Has your life in the lab changed significantly since you made your major discoveries?
Shinya Yamanaka: Of course we are getting a lot of e-mails and phone calls, first of all from patients, and from many press people. We can spend very limited time on science and it isn't good. We really have to go back to science because this technology is not mature enough. There are many things we still have to overcome before we can apply this technology to clinics.
Have the restrictions on ES cell research caused scientists to leave the United States?
Shinya Yamanaka: Well, that's what I heard. Some people moved to the UK and some people moved to Singapore because of the difficulties of working on ES cells. But now we have iPS cells, I think that problem has been overcome. Hopefully many scientists will come back to the States.
In San Francisco you're working at the University of California and the Gladstone Institute of Cardiac Disease. What are your goals in attaching yourself to these institutions?
Shinya Yamanaka: The Gladstone Institute has a strong, strong research project in the three major diseases in the States and in the world. That is, cardiovascular disease, neural disease and HIV. I believe that our technology, iPS cell technology, can be used in all three of those areas of human disease. I already have a strong collaboration with many, many scientists at Gladstone.
Where do you think these developments will take science in the short-term, maybe the next five years or so at UCSF?

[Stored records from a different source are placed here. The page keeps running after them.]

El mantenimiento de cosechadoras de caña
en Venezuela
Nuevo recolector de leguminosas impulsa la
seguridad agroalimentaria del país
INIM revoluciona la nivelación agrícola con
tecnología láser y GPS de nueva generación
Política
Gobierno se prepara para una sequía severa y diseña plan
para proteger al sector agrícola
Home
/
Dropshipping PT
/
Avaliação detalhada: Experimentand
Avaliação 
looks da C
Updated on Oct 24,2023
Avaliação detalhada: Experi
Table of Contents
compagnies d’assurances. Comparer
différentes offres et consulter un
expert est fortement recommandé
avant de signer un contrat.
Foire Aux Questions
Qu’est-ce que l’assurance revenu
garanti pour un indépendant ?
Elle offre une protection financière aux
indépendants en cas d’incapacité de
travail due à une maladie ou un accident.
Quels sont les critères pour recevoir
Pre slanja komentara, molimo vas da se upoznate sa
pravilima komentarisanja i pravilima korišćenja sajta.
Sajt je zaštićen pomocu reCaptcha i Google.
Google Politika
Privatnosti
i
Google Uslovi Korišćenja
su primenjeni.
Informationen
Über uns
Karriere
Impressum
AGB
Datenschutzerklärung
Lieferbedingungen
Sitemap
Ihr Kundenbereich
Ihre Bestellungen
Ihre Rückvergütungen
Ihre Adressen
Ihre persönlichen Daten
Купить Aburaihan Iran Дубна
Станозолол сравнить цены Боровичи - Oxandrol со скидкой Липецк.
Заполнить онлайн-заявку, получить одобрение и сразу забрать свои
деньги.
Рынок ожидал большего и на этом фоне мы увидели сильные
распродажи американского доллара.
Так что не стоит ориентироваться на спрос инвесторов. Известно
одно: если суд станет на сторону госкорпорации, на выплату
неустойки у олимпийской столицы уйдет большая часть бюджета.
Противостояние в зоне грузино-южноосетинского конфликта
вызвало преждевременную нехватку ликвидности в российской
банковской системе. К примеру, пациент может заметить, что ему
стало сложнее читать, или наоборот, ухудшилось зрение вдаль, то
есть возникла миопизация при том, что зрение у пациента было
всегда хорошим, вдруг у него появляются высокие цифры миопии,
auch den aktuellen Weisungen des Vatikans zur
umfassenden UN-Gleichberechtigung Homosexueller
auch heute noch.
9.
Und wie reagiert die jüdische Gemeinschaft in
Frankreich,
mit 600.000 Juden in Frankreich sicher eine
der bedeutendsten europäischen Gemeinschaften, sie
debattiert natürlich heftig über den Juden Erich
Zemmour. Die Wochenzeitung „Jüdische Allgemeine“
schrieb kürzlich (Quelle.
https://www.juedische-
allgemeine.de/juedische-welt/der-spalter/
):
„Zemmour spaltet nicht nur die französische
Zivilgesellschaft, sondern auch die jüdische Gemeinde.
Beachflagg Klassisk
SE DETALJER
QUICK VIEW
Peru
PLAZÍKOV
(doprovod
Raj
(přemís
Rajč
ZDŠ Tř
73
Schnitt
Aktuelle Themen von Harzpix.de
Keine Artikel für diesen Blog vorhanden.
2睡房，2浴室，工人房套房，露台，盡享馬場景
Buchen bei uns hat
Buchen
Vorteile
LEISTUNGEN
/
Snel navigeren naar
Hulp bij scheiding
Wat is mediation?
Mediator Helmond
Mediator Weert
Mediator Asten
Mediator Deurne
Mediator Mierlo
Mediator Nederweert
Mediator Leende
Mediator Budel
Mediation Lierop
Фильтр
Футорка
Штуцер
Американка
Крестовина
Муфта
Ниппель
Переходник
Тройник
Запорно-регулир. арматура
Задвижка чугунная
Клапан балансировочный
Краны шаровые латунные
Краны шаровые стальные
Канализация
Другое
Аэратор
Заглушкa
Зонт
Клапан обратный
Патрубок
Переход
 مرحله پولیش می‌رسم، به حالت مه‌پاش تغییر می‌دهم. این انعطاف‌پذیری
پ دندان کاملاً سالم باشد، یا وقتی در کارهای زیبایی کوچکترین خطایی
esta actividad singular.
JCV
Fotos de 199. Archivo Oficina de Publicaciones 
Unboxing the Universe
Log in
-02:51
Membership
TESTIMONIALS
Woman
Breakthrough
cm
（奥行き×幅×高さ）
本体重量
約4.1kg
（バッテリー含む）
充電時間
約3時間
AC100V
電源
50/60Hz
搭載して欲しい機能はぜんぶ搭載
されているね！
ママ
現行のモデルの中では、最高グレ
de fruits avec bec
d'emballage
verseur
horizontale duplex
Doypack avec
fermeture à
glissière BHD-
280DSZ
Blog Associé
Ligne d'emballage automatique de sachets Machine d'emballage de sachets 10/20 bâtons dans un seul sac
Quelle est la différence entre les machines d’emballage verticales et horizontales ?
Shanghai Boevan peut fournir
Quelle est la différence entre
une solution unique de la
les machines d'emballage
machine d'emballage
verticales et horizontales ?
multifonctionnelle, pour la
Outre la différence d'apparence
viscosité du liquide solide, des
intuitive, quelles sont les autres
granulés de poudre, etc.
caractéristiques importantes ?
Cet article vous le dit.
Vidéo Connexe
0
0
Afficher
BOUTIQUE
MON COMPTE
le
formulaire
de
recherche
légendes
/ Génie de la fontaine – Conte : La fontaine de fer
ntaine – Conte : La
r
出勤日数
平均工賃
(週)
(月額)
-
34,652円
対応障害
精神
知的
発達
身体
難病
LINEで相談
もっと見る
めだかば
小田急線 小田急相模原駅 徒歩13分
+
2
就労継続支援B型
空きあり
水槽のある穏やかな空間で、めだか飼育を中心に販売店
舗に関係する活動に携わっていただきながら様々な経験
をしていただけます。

Shinya Yamanaka: In the next five years, I think scientists will make iPS cells from many patients so that they can study the cause of diseases more extensively, and so that they can search for more effective drugs. I think that will happen in the next three, four, five years.
We'd like to ask you about Ian Wilmut, who's also an Academy member, best known for his achievement cloning a sheep, Dolly, from a single adult sheep cell. Because of your breakthrough, he's changing the direction of his work. Would you like to comment on this?
Shinya Yamanaka: Yes. Dr. Wilmut showed that somatic cells, like skin cells, can be reprogrammed. That was the beginning of my project. From his achievement, I learned that eggs -- human or mouse eggs -- can be programmed from skin cells. From his success I thought that there must be some factors within the egg that can reprogram somatic skin cells, and I decided to search for such reprogramming factors.
Was it difficult to gain access to eggs for research? They were in limited supply.
Shinya Yamanaka: Yes. If I had to use eggs, it would have been more difficult, but another scientist in Japan saw that not only eggs, but also ES cells themselves can be programmed skin cells. So from his success, I learned that I didn't have to use eggs. Instead I can use ES cells, and ES cells are much easier to handle.
Did you have a lot of collaboration with Dr. Wilmut before your breakthrough?
Shinya Yamanaka: Actually no. We have been talking about future collaboration and it's been great fun.
What do you hope to achieve, working with Dr. Wilmut?
Shinya Yamanaka: By collaborating with him, we can make iPS cells from various patients who are not so common in Japan or in San Francisco. So we can enlarge our project by collaborating with many scientists including Dr. Ian Wilmut.
Wasn't it significant that Dr. Wilmut decided not to renew the permission he'd been granted for working with embryonic stem cells?
Shinya Yamanaka: I didn't expect such a rapid decision, because he kind of gave up doing cloning anymore. But I think this technology is still very young. There are many problems which we have to overcome. So I think we still have to study nuclear cloning, nuclear transfer. So I was very surprised to hear that he decided to stop doing any cloning experiments.
Have you talked with him about why he decided that, and why it was so quick?
Shinya Yamanaka: I did talk to him about that, but I forgot the real reason. Maybe he didn't tell me the real reason, but I can imagine it would be very difficult for a scientist like him, who studied for a new project, to say that, "I'm going to stop this." So I think he's, in a sense, very brave, and I admire him so much. And that's a good lesson for me too. Since this technology is still very young, iPS cell technology is very young, I may have to do the same thing in the future. If some other method comes up, and which, if it's much better then iPS cell technology, I think I should be brave enough to say that we should not continue iPS cell technology. Instead we should do this new technology. I hope I will be brave enough like Dr. Wilmut.
Can you talk about some of the problems of iPS? Because it is so young, there is so much that's not understood.
Shinya Yamanaka: The biggest problem is a safety issue. ES cells are derived from embryos, and embryos are pluripotent from the beginning. By contrast, iPS cells are derived from skin cells or other types of somatic cells and those cells are not really potent anymore. We have to put three or four genes into skin cells in order to convert or in order to induce pluripotency. It's kind of a de-differentiation, and de-differentiation is a common feature between deprogramming and cancer. So what I'm really afraid of is that the technology we're doing now is not only making iPS cells, but also making tumor cells. So we really have to double-check the safety, safeness of iPS cells we generated by our method. Because in the future, we want to use these iPS cells in regenerative medicine, that means we would like to transplant iPS cells -- derived cardiac cells or neural cells -- into patients. So that kind of safety issue is crucial.